US moves closer to lifting ban on oil exports

The US edged closer to lifting its long-standing ban on crude oil exports last week as a bill passed an initial vote in the Senate, but a number of significant political hurdles remain before the law could be changed.

A lifting of the ban would weigh further on an already saturated world oil market, in which competition for market share has intensified in the past year as supply has continued to outstrip demand, especially in Asia, where most of the UAE’s oil exports are sold.

The initiative to lift the ban – which has been in place since the oil price shocks of the 1970s – moved a step forward on Thursday last week as Lisa Murkowski of Alaska won a majority vote in the Senate’s energy committee, which she chairs, to send the Offshore Production and Energising National Security bill for a full vote in the Senate.

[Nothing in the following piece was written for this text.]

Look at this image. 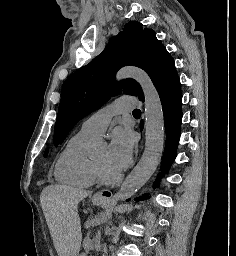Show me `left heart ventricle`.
Masks as SVG:
<instances>
[{"label": "left heart ventricle", "instance_id": "left-heart-ventricle-1", "mask_svg": "<svg viewBox=\"0 0 236 256\" xmlns=\"http://www.w3.org/2000/svg\"><path fill=\"white\" fill-rule=\"evenodd\" d=\"M93 161L106 173L109 175L117 174L112 171L107 164V151L106 149L99 151L94 157Z\"/></svg>", "mask_w": 236, "mask_h": 256}]
</instances>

The oil export ban is politically contentious in the US, however, where oil prices have been hardest hit as domestic oil production has doubled in the past four years thanks to a technological revolution led by hydraulic fracturing, known as “fracking”, that has unleashed supplies previously locked in impenetrable geological formations such as shale.

The heads of the big US oil companies – most vocally the ConocoPhillips chief executive Ryan Lance – are in favour of lifting the ban so they can get better prices for their oil.

Oil-rich states – including Alaska and Texas, as well as newer oil beneficiaries such as North Dakota – also are in favour of lifting restrictions as the bill includes revenue-sharing provisions for the states.

But the bill is opposed by independent US refiners as well as unions like US Steelworkers, consumer groups and environmentalists such as Sierra Club.

“We continue to work to make members of Congress aware of the negative impacts to consumers, the economy, and the US national security that would result from repeal of our 40-year-old energy independence law,” said Jay Hauck, spokesman for The Crude Coalition, which represents a number of oil refining companies.

While oil-producing countries – especially Opec members – also do not want a lifting of restrictions, US campaigners strenuously avoid any association on that front lest it hurt their cause.

“We do not seek and would not accept any support from foreign producers or Opec; that would not be helpful,” said one lobbyist who opposes the bill.

Despite the narrow Senate committee win (12-10), the bill has a long legislative road ahead and could ultimately face a veto by the US president Barack Obama even if it gets the necessary Congressional votes.

The bill may also run out of steam on its technical merits.

Skip York, an independent analyst at consultants Wood Mackenzie, argues that given the type of oil produced in the US, it would make more sense to sell different refined products to overseas markets rather than the crude oil itself.

“The quality of a US barrel that might be exported is not obvious,” Mr York said. “Our analysis suggests the best value for Eagle Ford condensate [which comes from one of the biggest recent shale oil finds, in Texas] is to split the barrel and sell cuts to a variety of markets,” with naphtha getting the best price in the US Gulf Coast, gas oil and diesel best going to Europe, and lighter products such as liquefied petroleum gas going to Asia.

But there are no legal restriction on those exports at present, which ultimately may undermine the need for a change in the law.